Sunday, October 23, 2011

Obama Throws In The Towel

So, now our esteemed leader has decided to declare surrender and retreat from Iraq by year's end. He actually will claim this as a foreign policy victory, a fulfillment of a campaign promise. Why did he do this?

1) First and foremost, to shore up his far left voter base. In spite of being in office for 3 years, he hasn't actually surrendered anything - until now. He's tried, but failed - Iraq, Afghanistan, Gitmo, civilian trials, enhanced surveillance, etc. Got to give the kooks their 'America Last' moment to keep them happy in time for the election next year.

2) A legitimate reason. The Iraqi government's decision not to extend immunity for US troops beyond this year. This is a big deal. If immunity couldn't be guaranteed, any piss ant 'court' in Iraq could charge soldiers for crimes - real or imagined - and throw them in jail. With as much anti-US sentiment as there is in the country (spurred by the Iranians), this would have been a way to embroil US forces in controversy.

What effect will this have? A lot, and in many different ways.

1) Other than the US embassy and 1500-2000 contractors, US military presence in Iraq will be gone. No soldiers, no aviation. If the Iraqis get in trouble, either against insurgents or against Iran, they will be on their own. They are no where near capable of taking care of themselves. Expect Iran to ramp up its efforts to destabilize the government, and for attacks on the government to rise.

2) All the infrastructure the US built will go over to the Iraqis, with no compensation. All the billions of dollars worth of bases and equipment we've poured into the conflict will be given away. What happened to all that oil and oil money compensation we were supposed to get?

3) Plans are currently in the works to reequip the Iraqi armed forces with advanced weaponry, supposedly so they can take care of themselves. State of the art goodies like C-130J transports (equal to the most advanced ones in US service), and F-16 Block 50/52 fighters (superior to ones in US service) are currently on order. It will be interesting to see if these are delivered, and if so who pays for them - Iraq or the US taxpayer. If Iraq falls into a Iran-like theocracy, what happens to that equipment?

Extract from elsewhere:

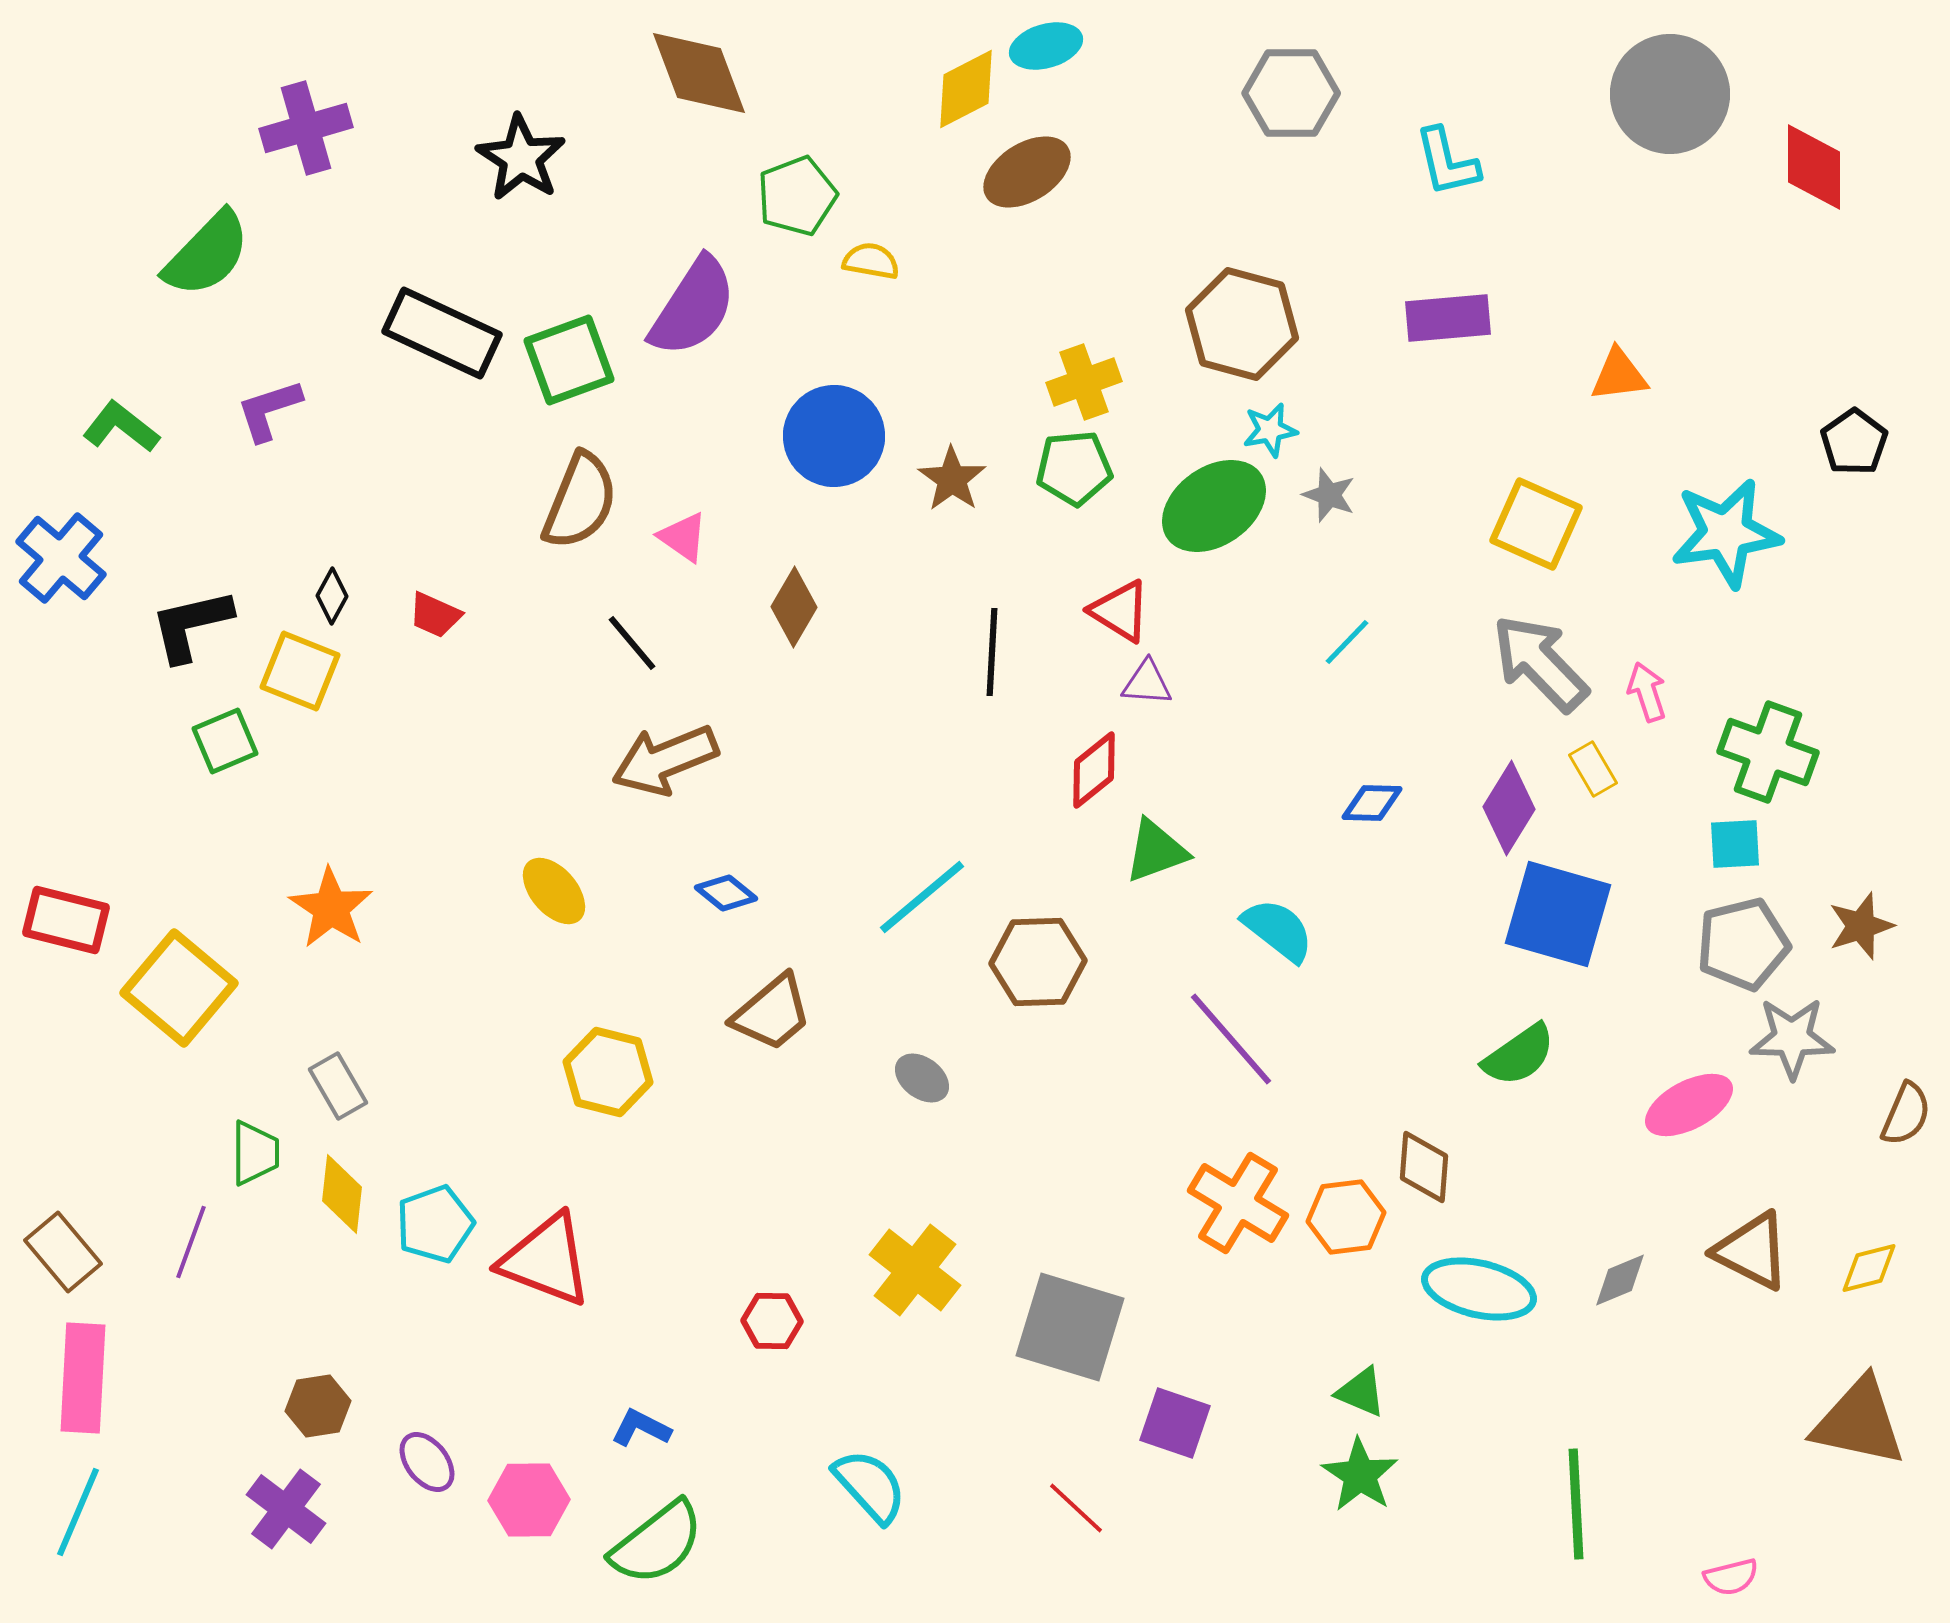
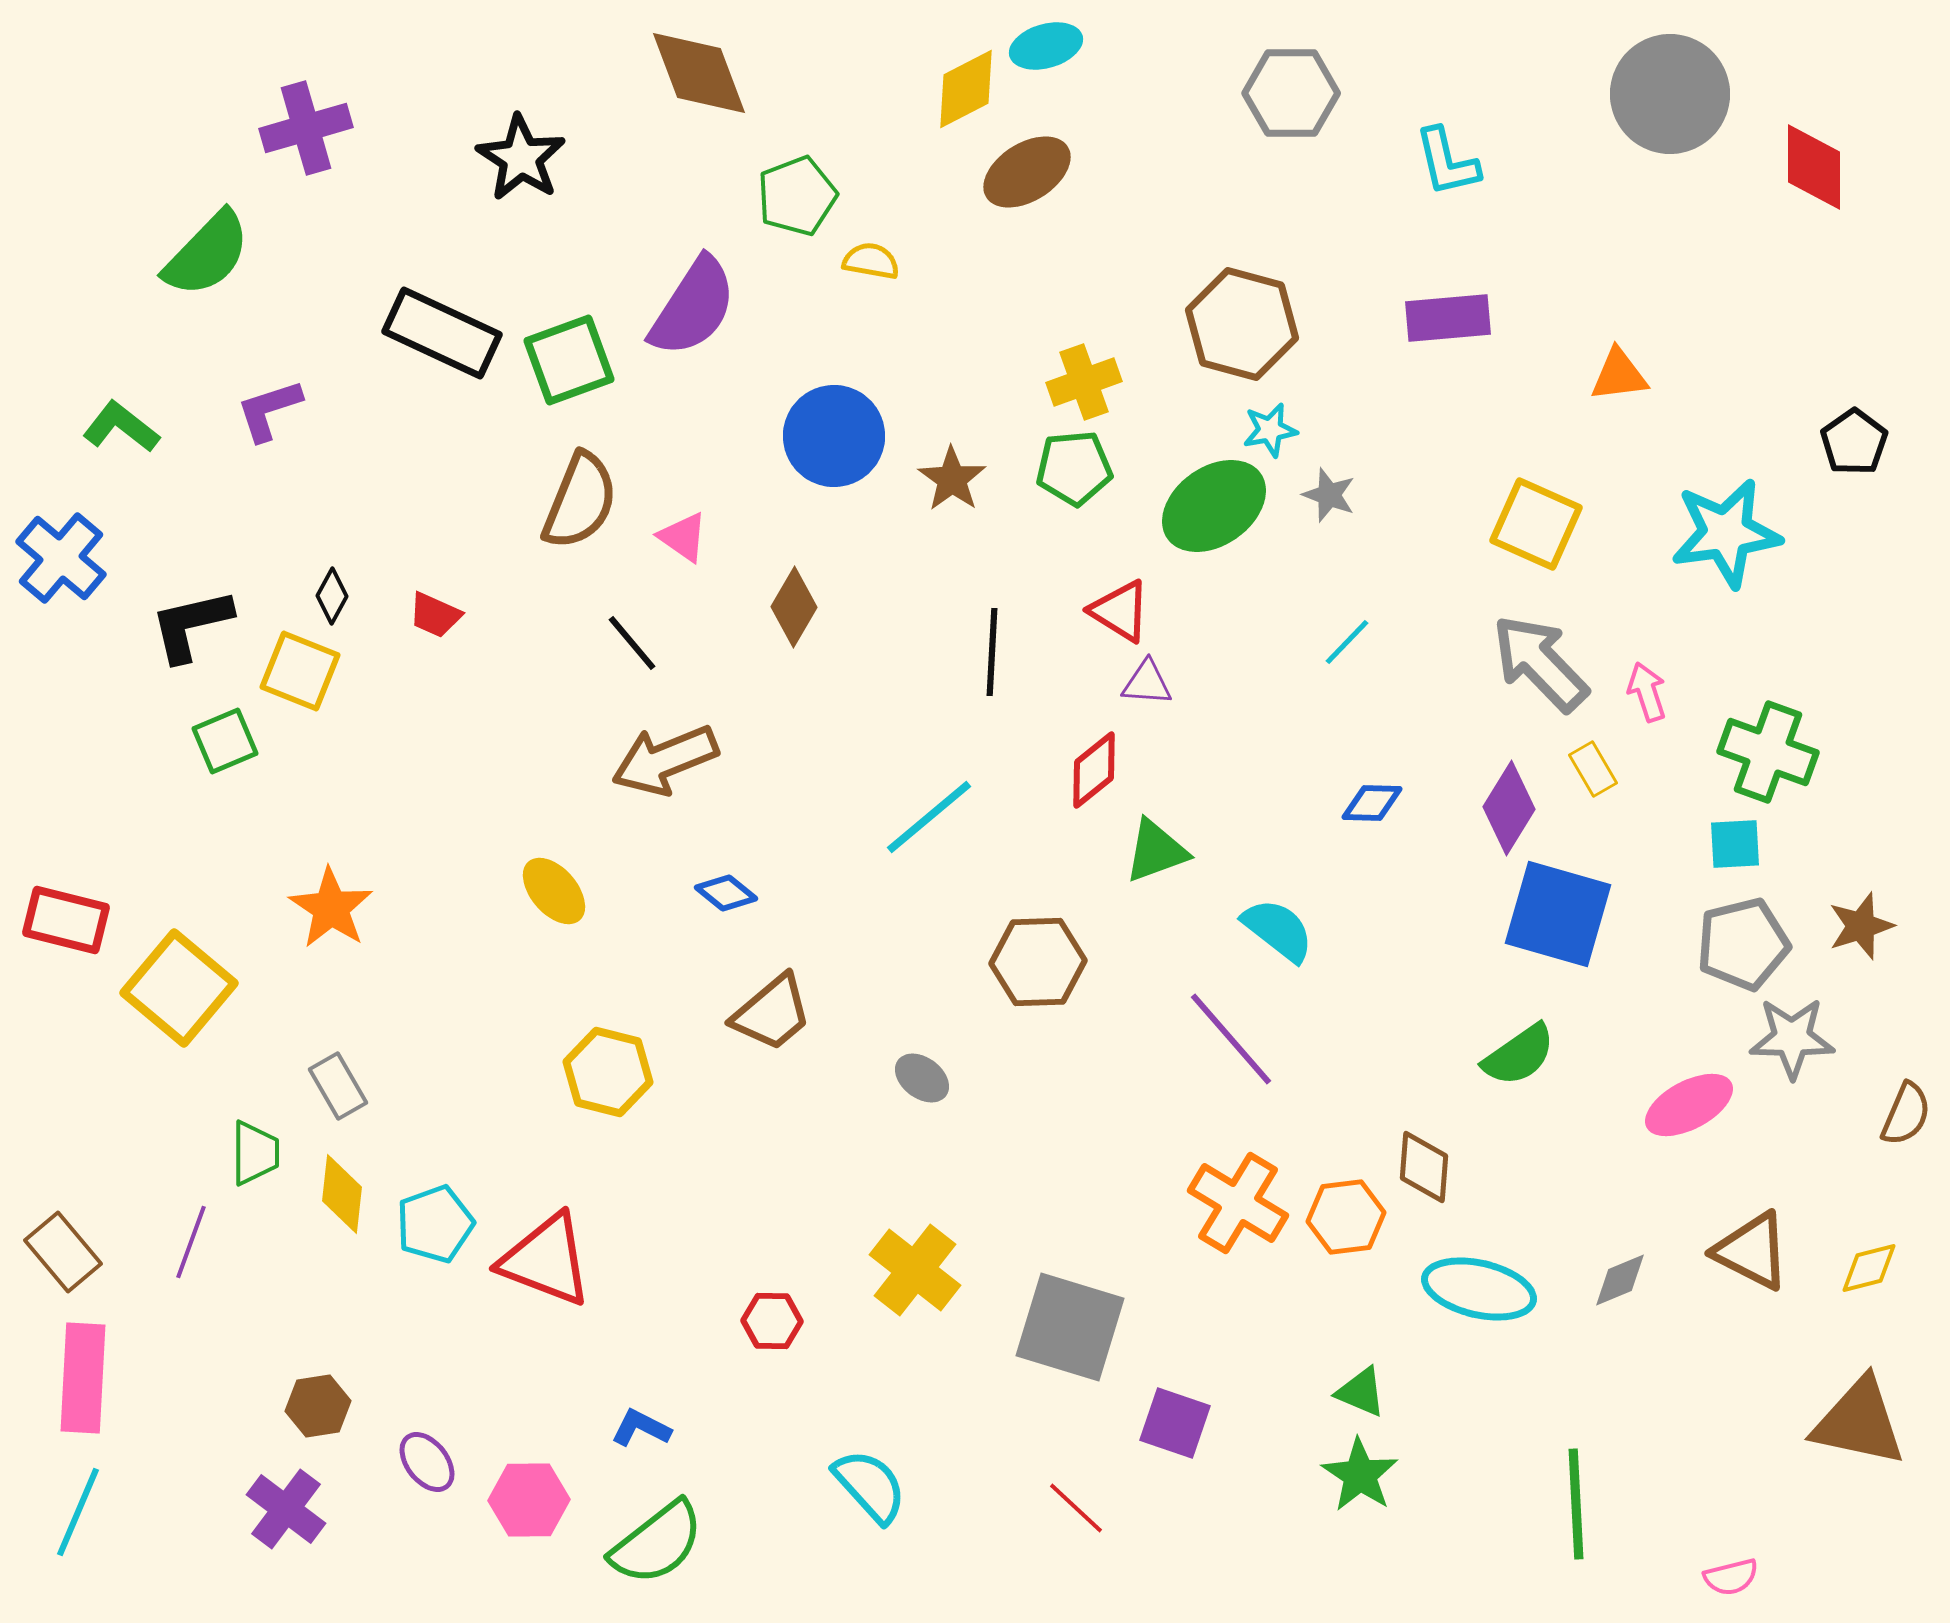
cyan line at (922, 897): moved 7 px right, 80 px up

4) Huge stockpiles of arms and equipment in use by US forces in country will be left where it is, and default ownership will change to the Iraqis. It would be very interesting to see an inventory of what we end up abandoning there, but of course that won't be made public over fears of the political backlash.

5) Allies and semi-allies in the region, especially Afghanistan, will see this
'commitment' from the US, and realize that they can't count on the US in the long run.Enemies int he area will be emboldened, getting one more historic lesson that tells them all they have to do is wait, and they will win when we run away.

Once upon a time, folks bristled at Iraq being compared to Vietnam. Well, with this master stroke by Obama, the conflict in Iraq comes very close to being a duplicate of Vietnam. Will it fall the same way - a couple of years after the US pulls out, the government collapses and the enemy we spent years, billions of dollars, and thousands of lives trying to defeat ends up winning. The parallels are certainly there, and they extend to the home front. Leftists in the 60s and early 70s wanted more than anything for the US to have its nose bloodied, to be run out of Vietnam as losers. The left now wants the same thing, although its not politically acceptable to attack the troops themselves as it was in the hippie years. Now the plan is to praise the troops in public, while undercutting their efforts behind the scenes.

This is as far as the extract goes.